Daniel Korya, MD
In his published lectures of 1886, Sir William Osler, the “Father of Modern Medicine”, described platelets as colorless protoplasmic discs. He called them “blood plates” and defined them as the third corpuscle. In the mid-1800’s, the French physician Albert Donne may have been one of the first to identify platelets as a distinct entity when he claimed there was a more elusive third component to blood other than erythrocytes and leukocytes.
In 2005, Dale introduced a subset of platelets that were produced after co-activation with collagen and thrombin, called “coated-platelets”. This population of platelets was more likely to be elevated in patients with large vessel ischemic strokes as compared with small vessel ischemic strokes. Coated-platelets comprised about 30% of the total platelet population in average persons, while they made up 39.4% of platelets in patients with large vessel strokes and only 21.8% in patients with small vessel strokes. Patients with symptomatic large-artery atherosclerosis with coated-platelet levels of 50% or greater were almost 7 times more likely to have recurrent strokes as compared with patients with less than 50% coated-platelet levels.
The most famous large artery to cause ischemic stroke is the carotid artery. We know from prior studies that patients with symptomatic carotid artery stenosis (CAS) stand to benefit from carotid stenting or endarterectomy. The benefits of revascularization for patients with asymptomatic disease are less certain. In fact, the risk of stroke in patients with asymptomatic CAS has recently been reported to be as low as 1%. Predicting who the 1% will be has proved challenging. Now, thanks to Kirkpatrick and her colleagues, we may have a new weapon in the fight against stroke.
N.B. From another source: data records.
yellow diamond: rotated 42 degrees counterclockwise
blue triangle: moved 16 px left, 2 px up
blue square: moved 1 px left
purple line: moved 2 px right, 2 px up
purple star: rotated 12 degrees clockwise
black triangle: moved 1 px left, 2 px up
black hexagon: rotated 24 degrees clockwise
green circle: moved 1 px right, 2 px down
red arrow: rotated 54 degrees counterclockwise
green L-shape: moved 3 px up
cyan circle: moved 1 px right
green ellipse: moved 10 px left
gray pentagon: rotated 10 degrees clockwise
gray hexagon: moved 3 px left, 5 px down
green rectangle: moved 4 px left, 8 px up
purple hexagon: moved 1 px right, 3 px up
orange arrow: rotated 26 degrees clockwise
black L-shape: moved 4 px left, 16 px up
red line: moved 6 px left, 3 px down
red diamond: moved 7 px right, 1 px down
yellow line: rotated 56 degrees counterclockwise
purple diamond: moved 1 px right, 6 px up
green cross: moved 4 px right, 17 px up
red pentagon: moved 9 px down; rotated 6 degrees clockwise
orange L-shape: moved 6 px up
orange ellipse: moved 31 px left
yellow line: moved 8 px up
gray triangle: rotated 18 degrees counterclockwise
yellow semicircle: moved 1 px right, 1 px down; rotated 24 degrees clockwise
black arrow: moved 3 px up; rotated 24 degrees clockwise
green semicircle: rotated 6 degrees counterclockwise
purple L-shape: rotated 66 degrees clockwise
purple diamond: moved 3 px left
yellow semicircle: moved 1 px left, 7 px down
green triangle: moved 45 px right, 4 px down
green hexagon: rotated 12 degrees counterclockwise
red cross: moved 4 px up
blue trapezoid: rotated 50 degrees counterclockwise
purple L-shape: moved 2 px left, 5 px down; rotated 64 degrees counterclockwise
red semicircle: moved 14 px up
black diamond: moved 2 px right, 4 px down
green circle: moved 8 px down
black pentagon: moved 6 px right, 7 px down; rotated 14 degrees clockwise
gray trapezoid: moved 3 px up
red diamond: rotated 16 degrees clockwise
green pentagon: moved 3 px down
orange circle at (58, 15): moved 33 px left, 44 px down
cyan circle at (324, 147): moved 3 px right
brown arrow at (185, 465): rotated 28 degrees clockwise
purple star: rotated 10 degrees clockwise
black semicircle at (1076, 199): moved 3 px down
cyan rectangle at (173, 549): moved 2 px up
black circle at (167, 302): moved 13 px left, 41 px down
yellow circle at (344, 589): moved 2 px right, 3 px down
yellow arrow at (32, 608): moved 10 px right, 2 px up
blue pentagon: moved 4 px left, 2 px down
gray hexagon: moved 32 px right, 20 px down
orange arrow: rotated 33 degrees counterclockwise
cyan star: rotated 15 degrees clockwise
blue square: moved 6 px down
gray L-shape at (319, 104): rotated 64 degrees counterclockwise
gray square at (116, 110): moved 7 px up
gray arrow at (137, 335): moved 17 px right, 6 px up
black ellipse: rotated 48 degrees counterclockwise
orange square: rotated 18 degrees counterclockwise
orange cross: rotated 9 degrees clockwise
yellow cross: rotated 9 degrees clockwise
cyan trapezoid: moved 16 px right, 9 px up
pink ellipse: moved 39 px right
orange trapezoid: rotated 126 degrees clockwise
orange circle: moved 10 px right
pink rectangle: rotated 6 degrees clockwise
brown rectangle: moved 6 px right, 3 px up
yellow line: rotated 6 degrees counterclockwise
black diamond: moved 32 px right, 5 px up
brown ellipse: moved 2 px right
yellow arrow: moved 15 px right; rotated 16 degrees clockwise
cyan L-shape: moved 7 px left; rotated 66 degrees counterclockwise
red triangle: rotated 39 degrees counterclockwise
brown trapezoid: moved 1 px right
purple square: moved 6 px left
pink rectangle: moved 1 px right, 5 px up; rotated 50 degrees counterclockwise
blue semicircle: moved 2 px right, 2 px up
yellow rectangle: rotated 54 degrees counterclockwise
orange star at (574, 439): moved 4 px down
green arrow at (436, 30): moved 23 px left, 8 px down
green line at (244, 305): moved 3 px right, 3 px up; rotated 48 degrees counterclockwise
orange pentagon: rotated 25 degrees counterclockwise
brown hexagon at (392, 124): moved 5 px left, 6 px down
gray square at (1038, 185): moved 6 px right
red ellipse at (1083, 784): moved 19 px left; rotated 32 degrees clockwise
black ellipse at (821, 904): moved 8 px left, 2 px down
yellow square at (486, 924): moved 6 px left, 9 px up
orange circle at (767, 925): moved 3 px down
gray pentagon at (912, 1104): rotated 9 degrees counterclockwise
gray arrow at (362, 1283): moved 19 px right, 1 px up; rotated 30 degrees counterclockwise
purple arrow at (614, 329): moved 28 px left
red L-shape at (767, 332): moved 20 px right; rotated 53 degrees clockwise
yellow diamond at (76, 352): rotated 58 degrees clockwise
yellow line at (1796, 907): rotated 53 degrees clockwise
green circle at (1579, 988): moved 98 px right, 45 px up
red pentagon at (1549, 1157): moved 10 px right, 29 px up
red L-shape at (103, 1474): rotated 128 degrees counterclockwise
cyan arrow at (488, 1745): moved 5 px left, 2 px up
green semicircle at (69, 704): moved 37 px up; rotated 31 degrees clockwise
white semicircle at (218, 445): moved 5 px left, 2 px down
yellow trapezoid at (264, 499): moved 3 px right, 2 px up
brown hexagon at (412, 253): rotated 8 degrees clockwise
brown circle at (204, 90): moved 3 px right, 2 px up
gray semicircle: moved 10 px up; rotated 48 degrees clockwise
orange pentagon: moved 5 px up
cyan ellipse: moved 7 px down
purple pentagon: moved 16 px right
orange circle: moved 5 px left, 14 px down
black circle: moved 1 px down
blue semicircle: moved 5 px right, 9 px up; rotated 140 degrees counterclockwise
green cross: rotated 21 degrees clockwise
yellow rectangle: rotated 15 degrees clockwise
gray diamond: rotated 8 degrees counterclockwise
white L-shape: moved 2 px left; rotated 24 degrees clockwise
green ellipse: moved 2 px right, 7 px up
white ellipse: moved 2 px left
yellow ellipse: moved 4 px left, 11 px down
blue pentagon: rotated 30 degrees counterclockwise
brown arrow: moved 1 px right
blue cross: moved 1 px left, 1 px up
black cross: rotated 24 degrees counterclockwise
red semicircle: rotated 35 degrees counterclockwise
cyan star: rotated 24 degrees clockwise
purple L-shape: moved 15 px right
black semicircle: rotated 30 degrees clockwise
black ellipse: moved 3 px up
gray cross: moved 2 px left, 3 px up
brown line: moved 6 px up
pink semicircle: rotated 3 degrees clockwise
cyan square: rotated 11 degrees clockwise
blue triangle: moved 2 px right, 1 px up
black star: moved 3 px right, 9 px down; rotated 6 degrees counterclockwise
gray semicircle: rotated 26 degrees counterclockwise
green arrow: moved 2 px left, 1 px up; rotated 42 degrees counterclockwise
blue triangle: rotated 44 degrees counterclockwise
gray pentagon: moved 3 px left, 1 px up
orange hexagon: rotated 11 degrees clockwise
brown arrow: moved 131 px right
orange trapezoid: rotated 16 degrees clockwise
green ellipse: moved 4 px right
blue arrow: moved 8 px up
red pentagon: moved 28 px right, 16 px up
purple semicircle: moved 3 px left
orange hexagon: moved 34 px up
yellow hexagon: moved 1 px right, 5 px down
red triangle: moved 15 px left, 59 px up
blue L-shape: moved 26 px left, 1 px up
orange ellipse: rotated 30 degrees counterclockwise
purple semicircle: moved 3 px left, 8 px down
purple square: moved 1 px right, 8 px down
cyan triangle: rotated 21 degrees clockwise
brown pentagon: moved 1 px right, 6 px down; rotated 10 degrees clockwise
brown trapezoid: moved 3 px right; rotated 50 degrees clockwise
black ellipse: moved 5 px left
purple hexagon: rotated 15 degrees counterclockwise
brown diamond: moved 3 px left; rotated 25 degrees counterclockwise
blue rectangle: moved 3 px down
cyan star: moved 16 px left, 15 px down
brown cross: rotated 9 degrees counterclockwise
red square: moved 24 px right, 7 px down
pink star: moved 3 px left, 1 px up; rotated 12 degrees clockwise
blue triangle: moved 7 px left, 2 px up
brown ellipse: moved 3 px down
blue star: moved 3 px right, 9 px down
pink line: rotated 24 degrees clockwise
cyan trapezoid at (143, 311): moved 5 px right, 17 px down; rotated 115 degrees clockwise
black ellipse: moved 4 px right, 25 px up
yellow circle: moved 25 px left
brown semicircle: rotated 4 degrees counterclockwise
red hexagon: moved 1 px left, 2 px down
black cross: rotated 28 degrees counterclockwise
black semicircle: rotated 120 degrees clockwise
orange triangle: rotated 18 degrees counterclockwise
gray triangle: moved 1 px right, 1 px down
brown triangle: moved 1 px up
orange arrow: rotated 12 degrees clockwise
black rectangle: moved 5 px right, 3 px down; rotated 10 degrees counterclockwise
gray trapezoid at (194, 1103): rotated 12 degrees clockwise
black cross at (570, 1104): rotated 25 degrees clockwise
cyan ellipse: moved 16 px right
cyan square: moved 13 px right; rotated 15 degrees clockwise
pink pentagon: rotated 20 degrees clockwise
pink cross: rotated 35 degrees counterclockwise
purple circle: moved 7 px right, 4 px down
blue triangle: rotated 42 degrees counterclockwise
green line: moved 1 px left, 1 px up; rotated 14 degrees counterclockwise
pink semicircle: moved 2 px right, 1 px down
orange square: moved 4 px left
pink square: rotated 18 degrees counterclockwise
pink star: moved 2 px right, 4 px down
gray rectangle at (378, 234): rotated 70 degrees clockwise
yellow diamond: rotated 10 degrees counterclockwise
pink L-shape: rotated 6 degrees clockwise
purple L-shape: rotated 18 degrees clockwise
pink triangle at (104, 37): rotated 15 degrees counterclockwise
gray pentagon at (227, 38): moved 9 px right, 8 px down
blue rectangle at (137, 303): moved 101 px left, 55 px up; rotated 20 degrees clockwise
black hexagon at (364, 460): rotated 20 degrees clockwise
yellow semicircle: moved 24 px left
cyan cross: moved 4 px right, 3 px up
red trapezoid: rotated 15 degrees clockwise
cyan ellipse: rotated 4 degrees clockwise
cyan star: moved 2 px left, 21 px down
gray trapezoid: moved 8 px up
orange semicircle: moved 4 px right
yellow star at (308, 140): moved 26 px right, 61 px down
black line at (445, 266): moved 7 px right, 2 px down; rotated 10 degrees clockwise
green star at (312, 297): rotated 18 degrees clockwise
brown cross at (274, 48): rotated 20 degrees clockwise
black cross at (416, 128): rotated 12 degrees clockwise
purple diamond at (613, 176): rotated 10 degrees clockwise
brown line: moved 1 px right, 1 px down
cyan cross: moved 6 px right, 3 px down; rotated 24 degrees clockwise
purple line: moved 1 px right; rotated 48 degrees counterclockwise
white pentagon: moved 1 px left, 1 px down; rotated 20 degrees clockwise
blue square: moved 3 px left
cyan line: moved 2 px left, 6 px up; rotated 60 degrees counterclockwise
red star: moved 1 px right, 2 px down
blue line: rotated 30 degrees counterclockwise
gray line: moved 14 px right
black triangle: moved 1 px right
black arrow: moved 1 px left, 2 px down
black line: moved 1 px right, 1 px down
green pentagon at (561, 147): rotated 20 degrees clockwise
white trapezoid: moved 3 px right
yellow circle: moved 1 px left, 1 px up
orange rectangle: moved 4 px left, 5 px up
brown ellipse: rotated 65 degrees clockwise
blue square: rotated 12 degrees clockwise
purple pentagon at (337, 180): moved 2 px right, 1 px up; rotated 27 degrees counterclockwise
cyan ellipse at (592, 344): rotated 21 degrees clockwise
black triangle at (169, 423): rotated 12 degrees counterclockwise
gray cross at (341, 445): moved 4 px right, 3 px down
This prospective study evaluated 329 patients with asymptomatic CAS who had adequate Doppler ultrasound performed with the percentage of stenosis documented. These patients were then followed up to 39.8 months with a median of 10.1 months to determine rates of stroke, TIA, vascular death and revascularization (repeated Doppler). A coated-platelet assay was used to determine the percent of coated-platelets in these patients. Important information pertaining to these patients was also recorded; such as, use of medications that can influence coated-platelet levels (SSRI, statin or anti-platelet agent), history of hypertension, diabetes, dyslipidemia, CAD, PAD or ESRD.
The major findings of this study were quite powerful. The “magic numbers” to keep in mind here are 50% and 45%. There were patients with 50% or greater CAS and patients with less than 50% CAS. Some of these patients had 45% or greater coated-platelets and some of them had less than 45% coated-platelets. Patients who had 45% or greater coated-platelets were compared based on their level of CAS, and the patients with 50% or greater CAS had a 45.2 hazard ratio (p=.0004) and an incidence of 21.54 events (ipsilateral stroke or TIA) per 100 person-years. Patients who had less than 45% coated-platelets were then split up into their respective two groups: 50% or greater CAS versus less than 50% CAS. In patients with less than 45% coated-platelets the level of carotid artery stenosis did not make a difference (i.e. there was no difference in the hazard ratio), and the event rate was 1.27 per 100 person-years.
Based on these results, Kirkpatrick was able to stratify asymptomatic patients with 50% or greater CAS into a “low-risk” category if their coated-platelets were less than 45%. Conversely, they were also able to determine which patients may benefit from early revascularization despite not having a significant degree of stenosis. With this regard, this study is potentially a game-changer and may warrant the inclusion of coated-platelet assays in the work-up and treatment strategy of all patients with CAS.